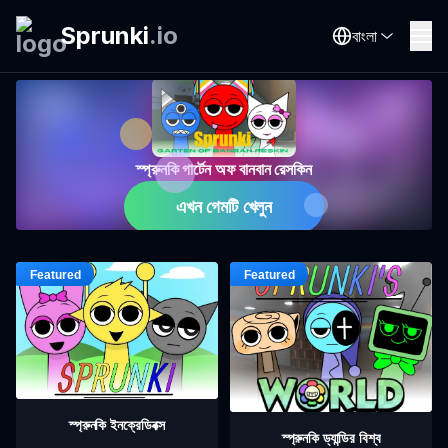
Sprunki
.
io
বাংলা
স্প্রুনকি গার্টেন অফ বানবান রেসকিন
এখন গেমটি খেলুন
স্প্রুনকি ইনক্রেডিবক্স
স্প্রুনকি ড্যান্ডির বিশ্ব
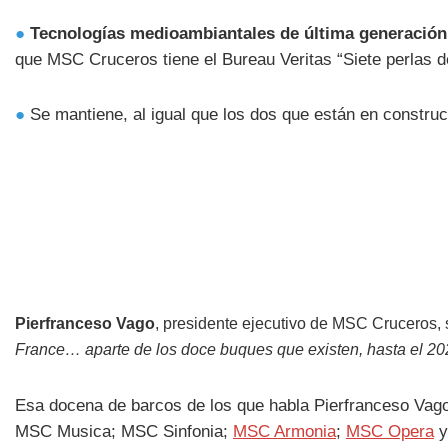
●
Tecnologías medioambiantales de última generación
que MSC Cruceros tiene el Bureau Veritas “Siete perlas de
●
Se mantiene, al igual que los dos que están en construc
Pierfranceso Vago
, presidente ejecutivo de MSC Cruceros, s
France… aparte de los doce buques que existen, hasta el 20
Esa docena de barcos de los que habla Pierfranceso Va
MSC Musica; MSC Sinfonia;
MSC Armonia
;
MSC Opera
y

++++++++++

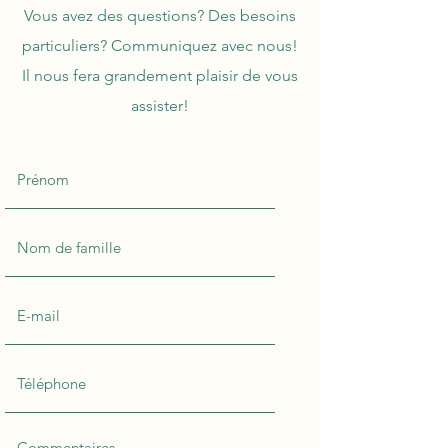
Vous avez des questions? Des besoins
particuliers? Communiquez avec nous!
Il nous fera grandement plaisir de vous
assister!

++++++++++

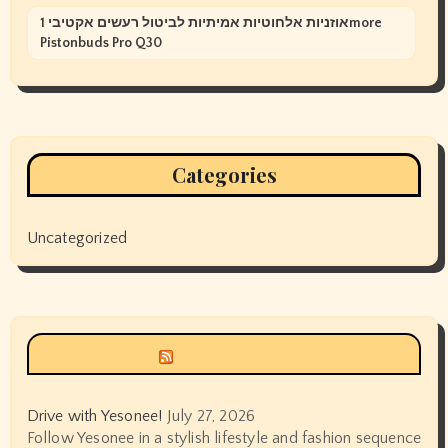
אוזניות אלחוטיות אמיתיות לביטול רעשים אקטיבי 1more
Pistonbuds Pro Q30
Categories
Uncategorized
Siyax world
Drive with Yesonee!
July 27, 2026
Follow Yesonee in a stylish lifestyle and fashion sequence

++++++++++

TO DO: Starting with the line above that holds "אוזניות אלחוטיות אמיתיות" and stopping with the line that holds "Follow Yesonee in", reproduce each line exactly, omitting all other lines.

WORKED SOLUTION:
אוזניות אלחוטיות אמיתיות לביטול רעשים אקטיבי 1more
Pistonbuds Pro Q30
Categories
Uncategorized
Siyax world
Drive with Yesonee!
July 27, 2026
Follow Yesonee in a stylish lifestyle and fashion sequence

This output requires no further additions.